The zenith is an imaginary point directly "above" a particular location, on the imaginary celestial sphere. "Above" means in the vertical direction (plumb line) opposite to the gravity direction at that location (nadir). The zenith is the "highest" point on the celestial sphere.

Contents

Origin

The word "zenith" derives from an inaccurate reading of the Arabic expression سمت الرأس (samt al-ras), meaning "direction of the head" or "path above the head", by Medieval Latin scribes in the Middle Ages (during the 14th century), possibly through Old Spanish. [1] It was reduced to "samt" ("direction") and miswritten as "senit"/"cenit", the "m" being misread as "ni". Through the Old French "cenith", "zenith" first appeared in the 17th century. [2]

Relevance and use

Angles and planes of a celestial sphere Azimuth-Altitude schematic.svg
Angles and planes of a celestial sphere
The shadows of trees are the shortest on Earth when the Sun is directly overhead (at the zenith). This happens only at solar noon on certain days in the tropics, where the trees' latitude and the Sun's declination are equal. Tropical-area-mactan-philippines.jpg
The shadows of trees are the shortest on Earth when the Sun is directly overhead (at the zenith).
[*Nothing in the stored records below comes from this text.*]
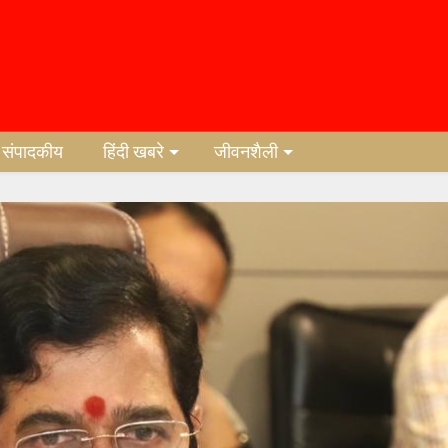
संपादकीय
हिंदी खबरे
जीवनशैली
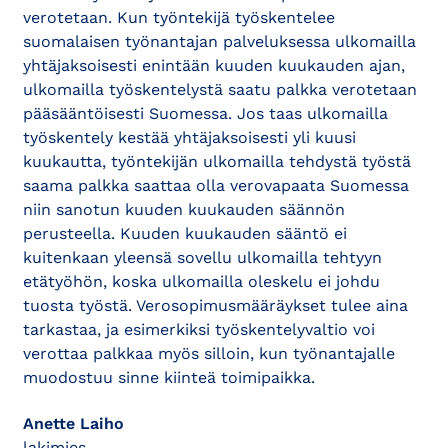
verotetaan. Kun työntekijä työskentelee
suomalaisen työnantajan palveluksessa ulkomailla
yhtäjaksoisesti enintään kuuden kuukauden ajan,
ulkomailla työskentelystä saatu palkka verotetaan
pääsääntöisesti Suomessa. Jos taas ulkomailla
työskentely kestää yhtäjaksoisesti yli kuusi
kuukautta, työntekijän ulkomailla tehdystä työstä
saama palkka saattaa olla verovapaata Suomessa
niin sanotun kuuden kuukauden säännön
perusteella. Kuuden kuukauden sääntö ei
kuitenkaan yleensä sovellu ulkomailla tehtyyn
etätyöhön, koska ulkomailla oleskelu ei johdu
tuosta työstä. Verosopimusmääräykset tulee aina
tarkastaa, ja esimerkiksi työskentelyvaltio voi
verottaa palkkaa myös silloin, kun työnantajalle
muodostuu sinne kiinteä toimipaikka.
Anette Laiho
lakimies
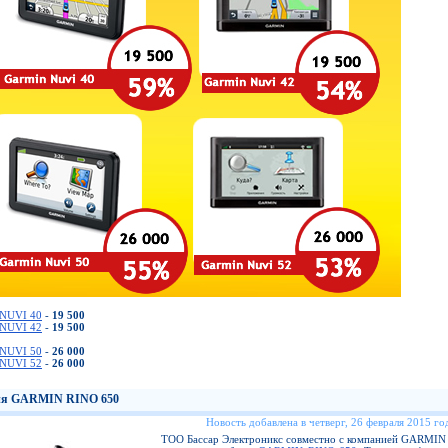
NUVI 40
-
19 500
NUVI 42
-
19 500
NUVI 50
-
26 000
NUVI 52
-
26 000
я GARMIN RINO 650
Новость добавлена в четверг, 26 февраля 2015 год
ТОО Бассар Электроникс совместно с компанией GARMIN 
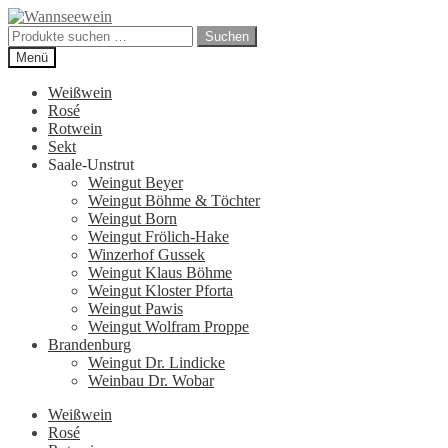
Zur
Zum
Navigation
Inhalt
Suchen
Suchen
springen
springen
nach:
Menü
Weißwein
Rosé
Rotwein
Sekt
Saale-Unstrut
Weingut Beyer
Weingut Böhme & Töchter
Weingut Born
Weingut Frölich-Hake
Winzerhof Gussek
Weingut Klaus Böhme
Weingut Kloster Pforta
Weingut Pawis
Weingut Wolfram Proppe
Brandenburg
Weingut Dr. Lindicke
Weinbau Dr. Wobar
Weißwein
Rosé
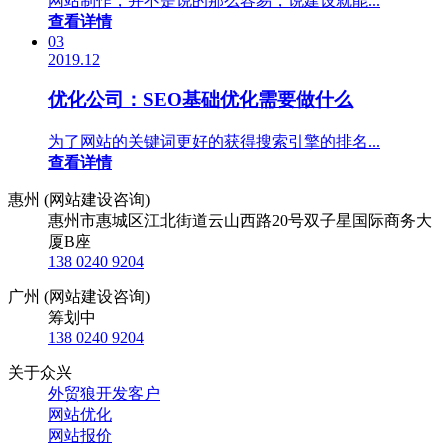
网站制作，并不是说的那么容易，说建设就能...
查看详情
03
2019.12
优化公司：SEO基础优化需要做什么
为了网站的关键词更好的获得搜索引擎的排名...
查看详情
惠州 (网站建设咨询)
惠州市惠城区江北街道云山西路20号双子星国际商务大
厦B座
138 0240 9204
广州 (网站建设咨询)
筹划中
138 0240 9204
关于众兴
外贸狼开发客户
网站优化
网站报价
This happens only at solar noon on certain days in the tropics, where the trees' latitude and the Sun's declination are equal.

The term zenith sometimes means the highest point, way, or level reached by a celestial body on its daily apparent path around a given point of observation. [3] This sense of the word is often used to describe the position of the Sun ("The sun reached its zenith..."), but to an astronomer, the Sun does not have its own zenith and is at the zenith only if it is directly overhead.

In a scientific context, the zenith is the direction of reference for measuring the zenith angle (or zenith angular distance), the angle between a direction of interest (e.g. a star) and the local zenith - that is, the complement of the altitude angle.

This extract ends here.